My First Big Wine, the Wine You Don’t Forget!

When I started my journey in London, I was a Commis Sommelier at Claridge’s,
a five-star luxury hotel in Mayfair. There were just two of us working with Wine,
and from time to time, I would have to handle the wine list to take wine orders.

During the first few months of my new job, I focused on increasing my
knowledge so I could feel ready to take wine orders and answer guests’
questions, which always seemed to be never enough. I struggled with my
English and learning how to communicate effectively, but the WSET helped
with that. Level 2 enriched my vocabulary and gave me more confidence.

However, no wine course can prepare you for opening your first Premier Grand
Cru Classé. It was one of those services where I was in charge of everything
from the mise en place to taking orders, and a guest asked me to open a bottle
of such prestige.Before that moment, I had only read about the wine in Hugh
Johnson e Jancis Robinson’s Atlas of Wine, but even then, I didn’t feel
knowledgeable enough. Still, I opened the bottle, carefully, with a smooth
motion, taking a generous sip to taste it.

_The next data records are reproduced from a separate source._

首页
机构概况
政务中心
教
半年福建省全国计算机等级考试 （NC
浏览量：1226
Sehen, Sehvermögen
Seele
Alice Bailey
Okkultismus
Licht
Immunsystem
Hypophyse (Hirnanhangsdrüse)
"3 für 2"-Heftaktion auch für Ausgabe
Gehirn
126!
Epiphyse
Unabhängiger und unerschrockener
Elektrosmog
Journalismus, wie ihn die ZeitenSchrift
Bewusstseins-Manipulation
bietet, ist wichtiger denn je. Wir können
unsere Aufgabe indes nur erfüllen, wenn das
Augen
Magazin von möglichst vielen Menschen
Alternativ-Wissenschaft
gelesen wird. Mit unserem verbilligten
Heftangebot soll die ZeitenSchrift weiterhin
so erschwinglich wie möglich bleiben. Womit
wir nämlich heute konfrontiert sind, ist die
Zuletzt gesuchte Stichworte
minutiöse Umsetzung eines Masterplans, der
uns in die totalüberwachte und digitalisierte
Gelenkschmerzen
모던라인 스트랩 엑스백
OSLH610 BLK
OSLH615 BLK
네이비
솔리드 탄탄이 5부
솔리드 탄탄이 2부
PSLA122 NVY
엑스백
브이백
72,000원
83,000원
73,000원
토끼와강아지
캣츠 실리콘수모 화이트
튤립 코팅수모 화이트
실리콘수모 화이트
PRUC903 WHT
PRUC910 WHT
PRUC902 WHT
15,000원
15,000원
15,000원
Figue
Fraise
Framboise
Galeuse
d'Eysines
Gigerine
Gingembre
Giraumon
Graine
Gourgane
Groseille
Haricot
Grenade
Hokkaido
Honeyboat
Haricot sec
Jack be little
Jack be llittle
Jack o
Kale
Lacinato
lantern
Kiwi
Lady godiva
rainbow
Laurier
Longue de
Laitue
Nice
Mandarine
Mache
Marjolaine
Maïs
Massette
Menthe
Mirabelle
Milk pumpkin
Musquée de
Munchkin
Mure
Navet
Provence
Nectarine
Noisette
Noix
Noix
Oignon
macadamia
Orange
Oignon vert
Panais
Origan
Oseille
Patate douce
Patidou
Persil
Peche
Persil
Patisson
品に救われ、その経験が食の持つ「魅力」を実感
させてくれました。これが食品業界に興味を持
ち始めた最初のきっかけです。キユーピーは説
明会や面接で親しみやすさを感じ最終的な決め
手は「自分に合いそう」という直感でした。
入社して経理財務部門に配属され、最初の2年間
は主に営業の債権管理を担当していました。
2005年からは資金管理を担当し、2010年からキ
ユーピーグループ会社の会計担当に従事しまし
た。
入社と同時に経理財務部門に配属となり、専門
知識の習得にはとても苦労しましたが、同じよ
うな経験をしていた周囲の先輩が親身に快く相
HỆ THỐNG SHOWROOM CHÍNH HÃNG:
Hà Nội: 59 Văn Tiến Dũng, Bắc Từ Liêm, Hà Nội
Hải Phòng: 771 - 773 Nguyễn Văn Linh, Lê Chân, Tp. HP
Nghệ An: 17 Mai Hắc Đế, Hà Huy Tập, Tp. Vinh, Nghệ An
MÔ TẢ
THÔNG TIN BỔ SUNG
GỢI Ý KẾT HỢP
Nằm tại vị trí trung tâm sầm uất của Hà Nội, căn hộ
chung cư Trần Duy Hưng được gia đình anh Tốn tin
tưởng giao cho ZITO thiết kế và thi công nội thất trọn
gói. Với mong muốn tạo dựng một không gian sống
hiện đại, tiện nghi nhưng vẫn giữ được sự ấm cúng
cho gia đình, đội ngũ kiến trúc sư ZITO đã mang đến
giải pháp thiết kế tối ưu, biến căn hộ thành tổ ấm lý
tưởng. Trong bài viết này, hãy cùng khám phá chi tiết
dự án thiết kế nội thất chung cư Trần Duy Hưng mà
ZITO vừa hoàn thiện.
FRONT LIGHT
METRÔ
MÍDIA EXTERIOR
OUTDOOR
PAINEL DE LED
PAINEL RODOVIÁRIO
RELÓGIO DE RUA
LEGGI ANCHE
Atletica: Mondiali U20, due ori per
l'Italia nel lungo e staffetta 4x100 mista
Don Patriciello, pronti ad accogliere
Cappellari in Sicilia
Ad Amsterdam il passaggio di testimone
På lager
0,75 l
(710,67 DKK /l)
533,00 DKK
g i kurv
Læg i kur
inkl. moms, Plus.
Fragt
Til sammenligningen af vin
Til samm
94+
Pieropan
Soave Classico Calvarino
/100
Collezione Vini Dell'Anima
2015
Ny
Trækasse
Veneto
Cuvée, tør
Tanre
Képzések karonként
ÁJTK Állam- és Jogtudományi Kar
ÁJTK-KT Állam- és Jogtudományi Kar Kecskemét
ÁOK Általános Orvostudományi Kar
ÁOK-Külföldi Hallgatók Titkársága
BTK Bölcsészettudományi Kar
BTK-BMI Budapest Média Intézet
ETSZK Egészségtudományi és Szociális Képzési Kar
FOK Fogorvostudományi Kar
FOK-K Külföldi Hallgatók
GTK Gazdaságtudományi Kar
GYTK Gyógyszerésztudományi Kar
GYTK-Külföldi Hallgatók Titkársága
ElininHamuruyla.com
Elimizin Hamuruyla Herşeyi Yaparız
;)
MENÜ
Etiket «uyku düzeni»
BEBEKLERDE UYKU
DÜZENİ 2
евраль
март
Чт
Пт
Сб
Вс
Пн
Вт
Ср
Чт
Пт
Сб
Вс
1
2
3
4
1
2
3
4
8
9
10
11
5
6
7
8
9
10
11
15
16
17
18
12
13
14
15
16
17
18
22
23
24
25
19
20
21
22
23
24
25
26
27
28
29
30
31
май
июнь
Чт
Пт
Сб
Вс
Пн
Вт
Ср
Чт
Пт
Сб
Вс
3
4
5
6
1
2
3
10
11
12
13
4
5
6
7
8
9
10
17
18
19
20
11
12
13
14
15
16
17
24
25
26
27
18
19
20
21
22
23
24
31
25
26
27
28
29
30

I started to talk about the history of Margaux, the position of the Château, the
blend of the wine, but all my knowledge became truly powerful in the moment I
could connect the taste to the story behind the wine.

Tasting and connecting knowledge to flavor is essential. Theory doesn’t make
you a good Sommelier. It was a bottle of Château Margaux 2005, and I will
never forget it.

Thank you for reading, and don’t forget to Wine your mind!